Updated: 2010-07-08 10:09
(Agencies)

Review: `Predators' multiplies the original

The little "s" in "Predators" winkingly promises more beasts in the latest sequel to John McTiernan's 1987 original (and singular) "Predator."

The subtle ploy worked for "Aliens," and one wonders if a simple twist of plurality would entice as well in follow-ups such as "Taxi Drivers" or "The Apartments."

Nevertheless, true to its pledge, "Predators" supplies a whole bunch of 'em, in various shapes and sizes.

This, the third "Predator" film (there have also been two "Predator vs. Alien" spinoffs), opens with Adrien Brody in free-fall.

His parachute barely opens in time, and he crashes hard onto the floor of a jungle. Others fall around him, and soon a group of eight gathers to make sense of their situation.

They are all mercenaries of various sorts, among them a Mexican drug cartel veteran (Danny Trejo), a Brazilian black ops sniper (Alice Braga) and a Yakuza assassin (Louis Ozawa Changchien).
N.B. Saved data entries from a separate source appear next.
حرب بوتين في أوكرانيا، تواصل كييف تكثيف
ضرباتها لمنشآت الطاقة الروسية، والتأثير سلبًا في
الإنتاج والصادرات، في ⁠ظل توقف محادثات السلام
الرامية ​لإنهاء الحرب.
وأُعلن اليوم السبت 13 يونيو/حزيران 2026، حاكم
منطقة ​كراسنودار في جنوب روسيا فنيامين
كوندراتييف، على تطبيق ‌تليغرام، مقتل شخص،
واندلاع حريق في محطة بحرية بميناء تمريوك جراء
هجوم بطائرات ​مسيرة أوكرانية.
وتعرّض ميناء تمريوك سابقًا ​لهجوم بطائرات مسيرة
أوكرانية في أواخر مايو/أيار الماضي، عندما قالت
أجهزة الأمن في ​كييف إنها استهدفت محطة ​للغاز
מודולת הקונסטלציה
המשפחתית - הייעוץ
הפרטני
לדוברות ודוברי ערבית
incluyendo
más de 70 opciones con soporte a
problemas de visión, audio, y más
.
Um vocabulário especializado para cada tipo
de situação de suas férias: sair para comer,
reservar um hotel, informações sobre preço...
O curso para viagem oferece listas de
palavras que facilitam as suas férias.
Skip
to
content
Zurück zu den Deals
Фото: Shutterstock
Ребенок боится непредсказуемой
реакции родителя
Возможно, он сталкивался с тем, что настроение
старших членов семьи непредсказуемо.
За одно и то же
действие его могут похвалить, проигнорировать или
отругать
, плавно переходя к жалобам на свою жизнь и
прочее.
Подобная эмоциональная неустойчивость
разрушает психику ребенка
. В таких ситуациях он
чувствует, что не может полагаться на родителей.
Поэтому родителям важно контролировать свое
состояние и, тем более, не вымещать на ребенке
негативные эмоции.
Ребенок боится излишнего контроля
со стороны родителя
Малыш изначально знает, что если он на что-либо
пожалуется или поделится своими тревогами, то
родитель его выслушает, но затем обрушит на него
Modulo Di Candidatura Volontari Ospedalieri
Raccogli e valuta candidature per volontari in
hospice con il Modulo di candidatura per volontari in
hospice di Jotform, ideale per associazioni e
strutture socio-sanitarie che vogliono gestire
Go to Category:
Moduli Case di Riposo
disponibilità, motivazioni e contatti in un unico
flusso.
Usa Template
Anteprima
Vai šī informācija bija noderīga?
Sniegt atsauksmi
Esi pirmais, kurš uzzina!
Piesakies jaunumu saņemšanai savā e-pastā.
Topher Grace, playing a doctor and the least muscular of the bunch, also drops in for comic relief. The always entertaining Grace does help enliven the purposeful grimness of "Predators," as does Walton Goggins (exceptional in the FX series "Justified"), who plays a wild death-row inmate, still clad in orange jumpsuit.

This motley crew knows not how or why they've been assembled. But when they get their first sense of the lurking predators (still with the dreadlocked monster look of the original) and notice the sky contains a few too many moons, it dawns on them that they've been transported to another planet to serve as little more than the game of a predator game preserve.

There are, of course, a few holes in such a plot and, thankfully, "Predators" doesn't try to explain them. It's enough that a gang of alien predators and a gang of human predators square off — or so goes the appeal of this and earlier "Predator" films.

The "most dangerous game" thrill is so much the center of "Predator" movies that there's almost nothing else to it. The hunter vs. hunted dynamic climaxes when the star — first Arnold Schwarzenegger, now Brody — covers himself in mud.

For those unfamiliar with the sensory capabilities of the predator species, mud-caking is done to disrupt their infrared vision. As in the original, we're occasionally treated to their blurry, red-and-orange point-of-view, which remains the most interesting visual of the series.

Director Nimrod Antal ("Kontroll," "Armored") has preserved that trademark and kept the bloody action set in the gritty green of a jungle, all slickly shot. The predators still bleed glowing neon green, like a spilled lava lamp.

"Predators" stays close to the more hallucinogenic original, to which it pays homage when Isabella (Braga) recalls being a witness to the events of McTiernan's film: "`87. Guatemala," she intones.

The new movie has its origins in a script written by Robert Rodriguez in the 1990s. When Twentieth Century Fox decided to do it, Rodriguez was enlisted to produce. His name lends the film credibility and fans will likely be pleased to see the Quentin Tarantino collaborator.

There isn't anything as comically grisly as the exploding head or Carl Weathers' arm removal, both well-remembered moments from the original "Predator."

Much of the drama in "Predators" comes not from the aliens but from the infighting among humans, who are predators, too. Laurence Fishburne, in a Col. Kurtz-like cameo, plays a loony survivor who has managed to stay alive.

"Predators," a Twentieth Century Fox release, is rated R for strong creature violence and gore, and pervasive language. Running time: 107 minutes. One and a half stars out of four.